At the end of 2023, I found myself in the emergency room with an inflamed heart, and then, in February, my husband had a motocross accident.What makes Murphy's Law such a huge part of our story is that we had let our medical insurance lapse. My husband is an autobody technician and in his line of work, he is commission based, and a lot of the shops do not offer medical insurance, with that in mind, as a family, we have always chosen to get healthcare insurance through the "marketplace." And in theory, the concept is that you are able to get medical insurance, without going through an employer, and sometimes at a discounted rate- which for us, still wasn't something we were able to continue doing. My husband and I had sat down just prior to open enrollment, and did the numbers- between Finley's cardiologist appointments and care, our family of four's yearly exams with our doctors and of course the bi-yearly, dental appointments, my husband’s neurological care, and the miscellaneous trips to the urgent care that are bound to occur when parenting two wild boys, we came to the conclusion that we would be better off paying a cash, out-of-pocket expense versus a monthly, $1200 medical insurance where a deductible plays a huge roll. While we actively chose to for-go medical insurance, we unknowingly co-signed Murphy’s Law right alongside of it. While we stack $125k in medical bills, a broken dishwasher, a fridge that has gone out, and every end of school cost that can be fathomed, you cannot help but laugh. If I wasn't laughing, honey I'd be crawled up on the couch, depressed, while the dollar signs of our bills and costs go up, and our bank account depletes. Hey, it could be a hell of a lot worse, and I know that!


"You're depressed. I'm depressed. We're all depressed. Get the hell over it."

This season of life can be coined "if it can, it will."

And while we laugh through the punches, we must remind ourselves that we have two sets of blue eyes, watching their parents day in and day out. They see us open the mountainous medical bills, and they see us pulling out the fridge and figuring out what we are going to do with all our, once frozen, freezer contents, that are now swimming in a mod podge of popsicle syrup. We have two sets of listening ears who hear us talk out our struggles as we navigate our plan moving forward, and while this is just a season of life, we are given the opportunity to show our children how to give yourself grace, but then to boss up, and handle it. Because that's what we must do, never are we to become the victim of life's shortcomings, no, we must boss up and handle it, throw a smile back on our faces, and keep it moving.


Fall down seven, stand up eight.

It appears like everyone I know is going through something.

Whether it be failure of a friendship or romantic relationship, endless financial stressors and factors, health related challenges, etc, we are ALL really going through it. I'm not one to sugar coat much and today is no different, it can be hard to pull yourself afloat, when everyone around you is barely treading water themselves, but if not you, then who??
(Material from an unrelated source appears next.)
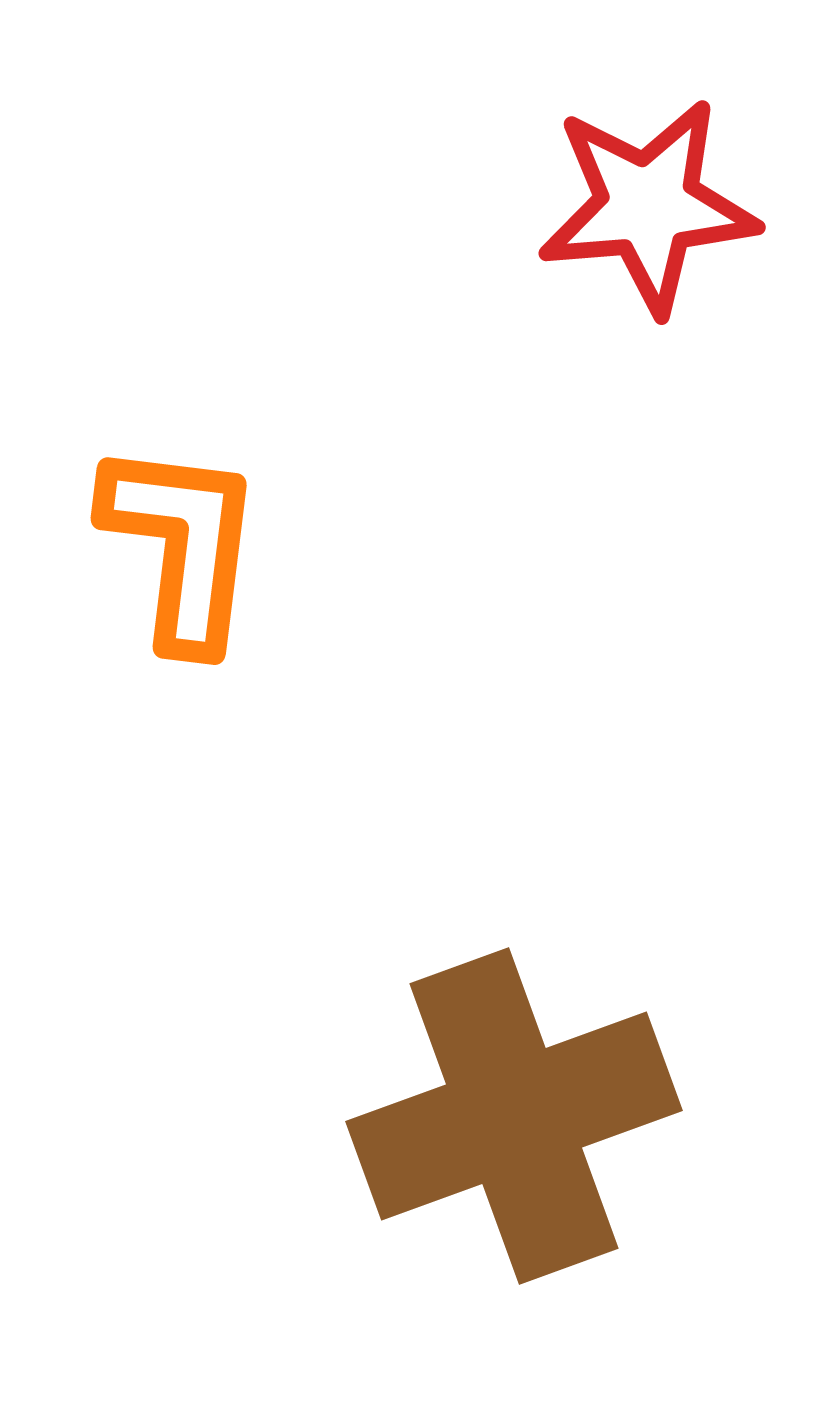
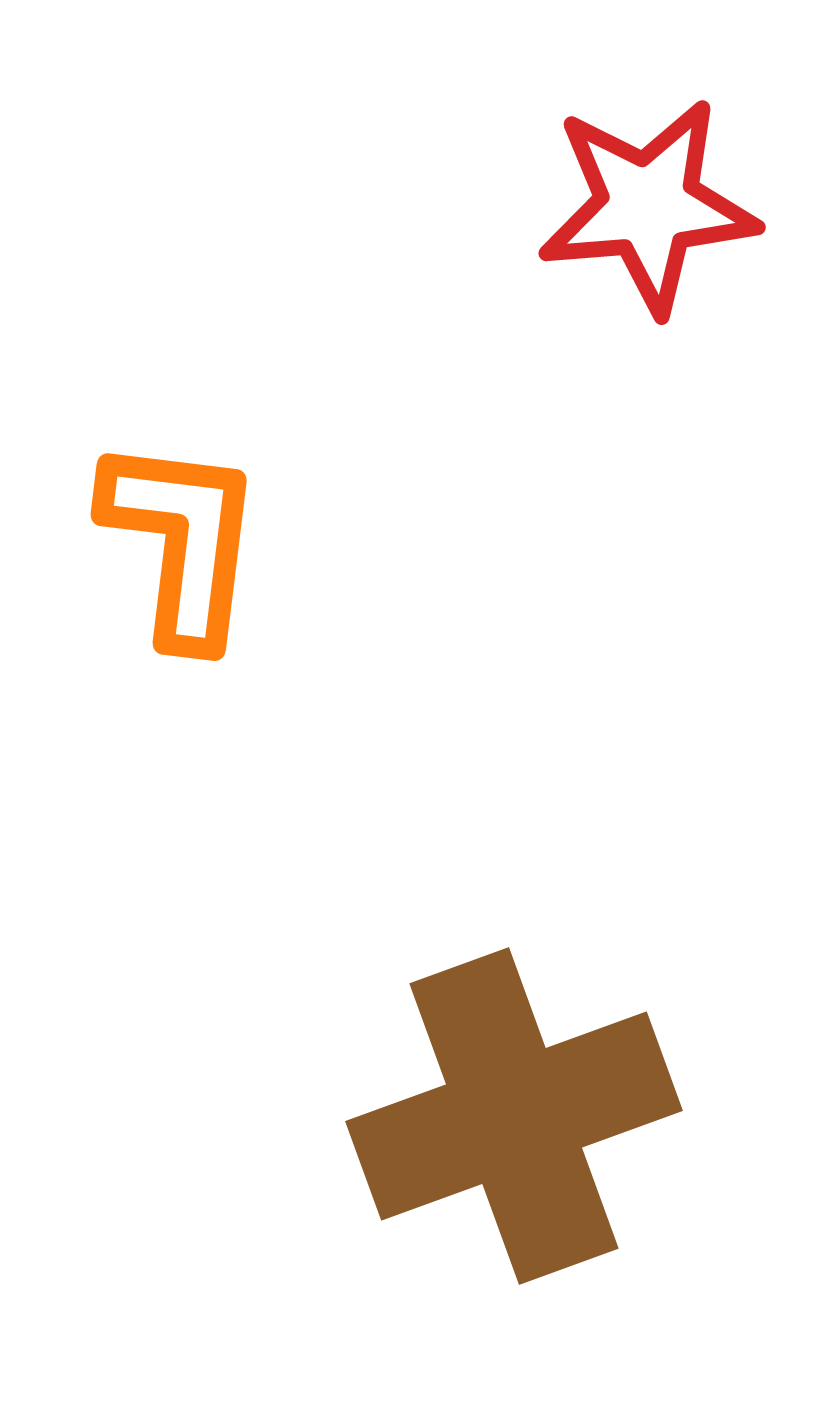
orange L-shape: moved 4 px up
It would be naive to believe that there are quick fixes to anything in life, and anything of real worth, will necessarily, take more struggle and perseverance. Success does not equate to fast, and what is ultimately the most impactful, is that you do your best and remain persistent. While I don't want to continue down the route of broken bones and hospital bills, I do want to continue pushing forward, of showing up and making do with what's been dealt.


Setbacks are a huge part of life, and while it can be so easy to succumb to the chaos and life's wrongdoings, we must remember that baby, it can always be worse, and if not us, then who??


Hang in there babe! Brighter days are ahead, promise!!